Son yıllarda dijital teknolojilerin gelişmesiyle birlikte yapay zekâ destekli terapi uygulamaları dünya genelinde hızla yayılıyor.

Terapi Bir İlişkidir, Yazılım Değil

Dr. Öz’e göre, terapi süreci yalnızca belirti azaltma veya davranış değiştirme tekniklerinden oluşmaz. Asıl amaç, bireyin iç dünyasındaki çatışmaları anlamasına ve duygusal acılarını dönüştürmesine yardımcı olmaktır. “Terapi; bireyin kendisini keşfetmesini, duygularını anlamasını ve değişim için adım atmasını sağlayan bir süreçtir” diyen Öz, yapay zekânın bu süreçteki insani ilişki derinliğini sağlayamayacağını belirtti.
Yapay zekâ uygulamalarının psikoeğitim, duygu takibi ve bilişsel-davranışçı becerilerin hatırlatılması gibi alanlarda destek sunabileceğini söyleyen uzman, “Ancak terapideki güven, empati ve etik sorumluluk katmanlarını bir algoritmanın yerine getirmesi mümkün değildir” dedi.

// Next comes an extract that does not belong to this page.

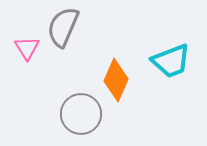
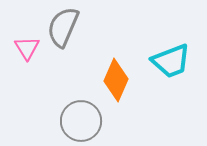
gray circle: moved 7 px down
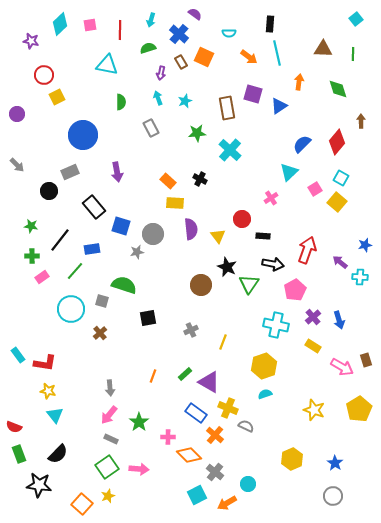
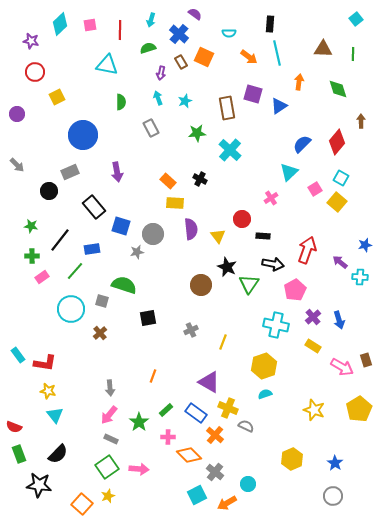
red circle at (44, 75): moved 9 px left, 3 px up
green rectangle at (185, 374): moved 19 px left, 36 px down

Anonimlik Rahatlatır Ama Gerçek İyileşme İnsanla Olur

Birçok kullanıcı için dijital terapilerin en cazip yanı, anonimlik ve yargılanmama özgürlüğü. Dr. Öz, “İnsanlar duygularını bir uygulamaya anlatırken daha rahat olabiliyor. Çünkü yapay zekâ yargılamıyor, dinliyor ve erişimi her zaman mümkün” sözleriyle bu durumu açıkladı.
Ancak uzman, bu kolaylığın bazı riskleri de beraberinde getirdiğini vurguladı. Duygusal bağ kurmaktan kaçınan bireylerin, yapay zekâ tabanlı sistemlere aşırı bağımlı hale gelebileceğini belirten Dr. Öz, “Kalıcı bir değişim, gerçek bir insanla kurulan güvenli ilişkiyi gerektirir. Dijital sistemler bu derinliği sağlayamaz” diye konuştu.

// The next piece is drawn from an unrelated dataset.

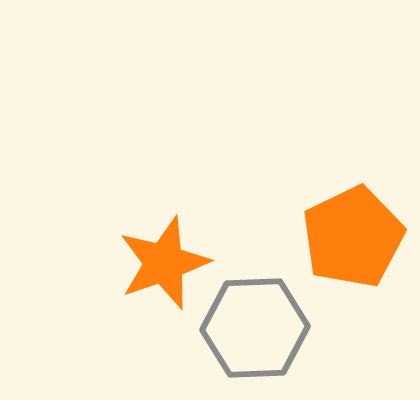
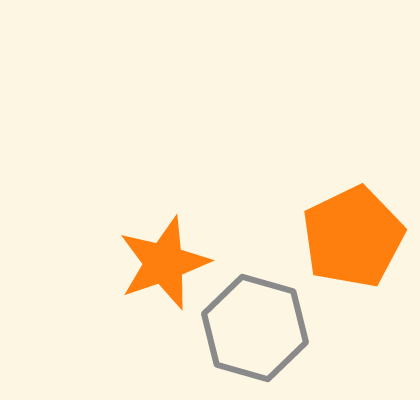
gray hexagon: rotated 18 degrees clockwise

Empati Kodlanamaz: Yapay Zekâ Sadece Taklit Eder

Terapinin en temel unsurlarından biri olan empati, bir insanın bir diğerinin duygusunu hissedebilmesiyle ilgilidir. Dr. Öz, bu konuda oldukça net: “Yapay zekâ, empatik cümleler kurabilir ama bu sadece dilsel bir taklittir. Gerçek empati, iki canlı özne arasında kurulan duygusal bir bağdır. Bu bağı bir algoritma hissedemez.”
Uzmanlara göre dijital terapiler, kullanıcı memnuniyetini ön planda tutmak üzere tasarlandığından, bazen gerekli yüzleşmeleri erteleyebilir. Oysa değişimin gerçekleşebilmesi için bireyin rahatsız edici duygularla da yüzleşmesi gerekir. Bu da yalnızca insan temasının olduğu bir terapötik ilişkide mümkündür.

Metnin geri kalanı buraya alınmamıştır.